14 Eylül 2019 Cumartesi

İrem ben🙋🏼‍♀️



Evet o gün bugünmüş.🥳 Yazıp çizip kendime sakladığım ara sıra fotoğraflarımın altına döktürdüğüm zamanların yepyeni başlangıcına merhaba diyebilirim. Aman herkes de yazıyor önüne gelen konuşuyor gibi..Yok yok hiç de öyle kolay değil, ben size söyleyim. Aklınızdakileri,birikimlerinizi yazıya dökerken öylece zorlanıyormuşsunuz ki! Aman hangi dil daha doğru derken, bir çok harika yazarın ya işinden ayrılmış, ya çıkarılmış, ya da kendi kabuğunda kendi yolunda yürüdüğü bu dönemde bu işe başlamak da ne kadar doğru oldu bilemiyorum😬Yazmak mı çekmek mi dedim kendime? Teknolojinin ışık hızından bile hızlı geliştiği bugünlerde..Cidden gördüğünü çekmek hem eğlenceli, hem basitmiş yaşadım(“Bu benim düşüncem” şimdi bir çok yorum gelebilir diye açıklıyorum hahahah) Bu arada anı yaşamayı da çok seviyorum. Çekmek özgürlüğümü kısıtlayabilir diye de düşündüğüm oldu. Peki ya yazmak? Ufak ufak yazıp bırakabiliyorum mesela.Yazmayı çok seviyorum zaten. Eee tamam öyleyse ilk ne yapmam gerektiğini bir araştırayım; bir blog sitesi, o nasıl kurulur araştır bul amatörce aç derken buradayım. Eminim ki daha sonra geliştiririm ama şimdilik bununla başlayalım. Başka ne lazım? Telefonum. Yani bilgisayar bile değil süper😍Şarjım mı az taşınabilir şarj aletim var. O da bitti mi endişelenme kağıdım kalemim yeter. İşte hepsi bu kadar! Hoşbuldum o zaman! İlk yazı madem biraz tanıtayım kendimi. 24 Temmuz 1993 yılında Hatay’da ikiz kardeşim Ecem ile birlikte dünyaya gözlerimi açtım. Çok şanslıyım ki 4 kız kardeşe sahibim onlar aynı zamanda benim en yakın arkadaşlarım. 

 

Canım annem ve babam çok özeller. Güzel anılar biriktirdiğim şeker gibi arkadaşlarım,dostlarım var ki onlar benim seçtiğim ailem.

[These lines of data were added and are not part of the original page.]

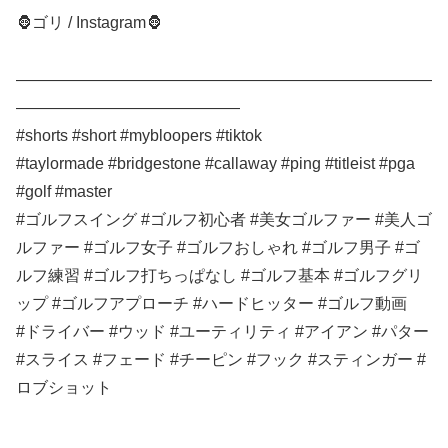
🦍ゴリ / Instagram🦍
——————————————————————————
——————————————
#shorts #short #mybloopers #tiktok
#taylormade #bridgestone #callaway #ping #titleist #pga
#golf #master
#ゴルフスイング #ゴルフ初心者 #美女ゴルファー #美人ゴ
ルファー #ゴルフ女子 #ゴルフおしゃれ #ゴルフ男子 #ゴ
ルフ練習 #ゴルフ打ちっぱなし #ゴルフ基本 #ゴルフグリ
ップ #ゴルフアプローチ #ハードヒッター #ゴルフ動画
#ドライバー #ウッド #ユーティリティ #アイアン #パター
#スライス #フェード #チーピン #フック #スティンガー #
ロブショット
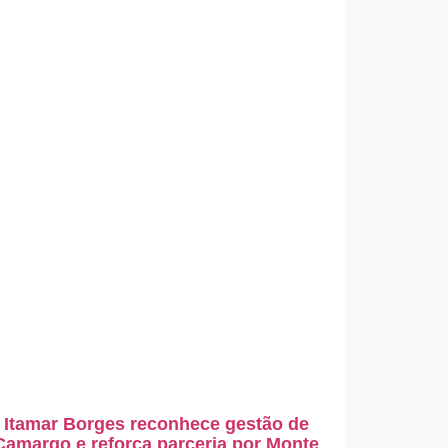
Itamar Borges reconhece gestão de
Camargo e reforça parceria por Monte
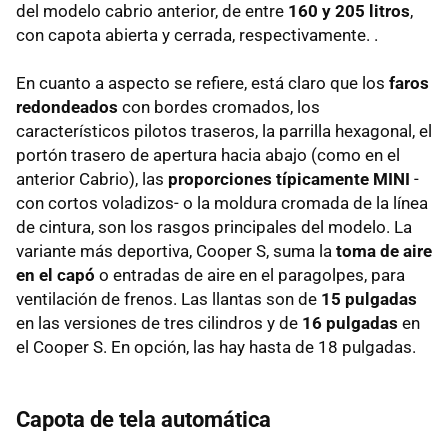
del modelo cabrio anterior, de entre
160 y 205 litros
,
con capota abierta y cerrada, respectivamente. .
En cuanto a aspecto se refiere, está claro que los
faros
redondeados
con bordes cromados, los
característicos pilotos traseros, la parrilla hexagonal, el
portón trasero de apertura hacia abajo (como en el
anterior Cabrio), las
proporciones típicamente MINI
-
con cortos voladizos- o la moldura cromada de la línea
de cintura, son los rasgos principales del modelo. La
variante más deportiva, Cooper S, suma la
toma de aire
en el capó
o entradas de aire en el paragolpes, para
ventilación de frenos. Las llantas son de
15 pulgadas
en las versiones de tres cilindros y de
16 pulgadas
en
el Cooper S. En opción, las hay hasta de 18 pulgadas.
Capota de tela automática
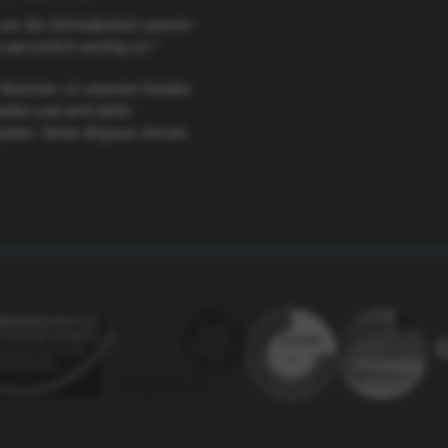
 uns die Zufriedenheit unserer
persönlich wichtig ist.*
 Nummer ist unseren Kunden
alten und wird dafür
halten. Keine Akquise-Anrufe.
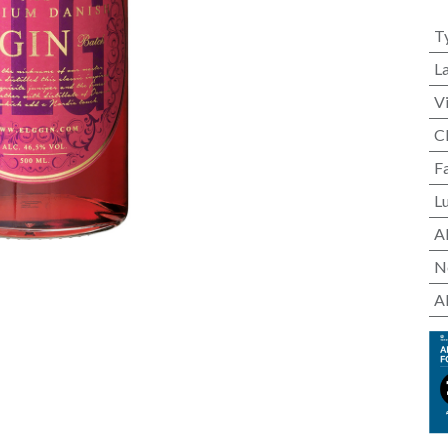
T
L
V
C
F
L
A
N
A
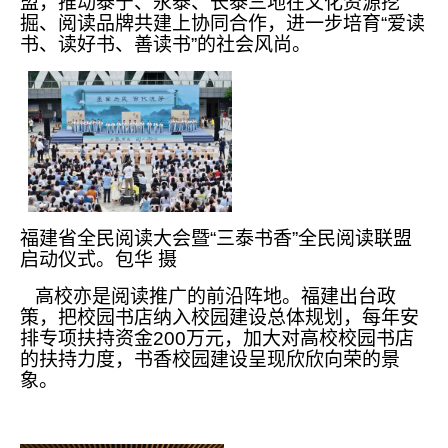
盟，推动泰宁、永泰、长泰三地在文化资源挖
掘、阅读品牌共建上协同合作，进一步培育“爱读
书、读好书、善读书”的社会风尚。
福建省全民阅读大会暨“三泰书香”全民阅读联盟
启动仪式。包华 摄
高校亦是阅读推广的前沿阵地。福建出台政
策，把校园书店纳入校园建设总体规划，每年安
排专项扶持资金200万元，加大对高校校园书店
的扶持力度，书香校园建设呈现欣欣向荣的景
象。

Geniş ailem kuzenlerim💗Bir günün 24 saatinin 7 saati uyur kalan zamanı hiç boş geçirmem. Zaman nakittir benim için. Kafamdakini yaparım genelde. Kendi yolumda yaşıyorum hayat denen bu serüveni. Ha bir de gönüllüyüm, zamanım ve sağlığım yerinde oldukça da iyilik için bir şeyler yapmaya devam edeceğim. Çok şey var burada anlatacağım. Tecrübeler,öneriler,değerler,gözlemler.. Her şeyden önce kendim için yazacağım ama. Seviyorum çünkü, daha önceden yazdığım şeylere geri dönüp bakmayı, o anları anımsamayı. Seversiniz belki sizde, yaşarsınız benle birlikte.
Öyle işte İrem ben. Tozar gezer, içer yer, yazar okurum.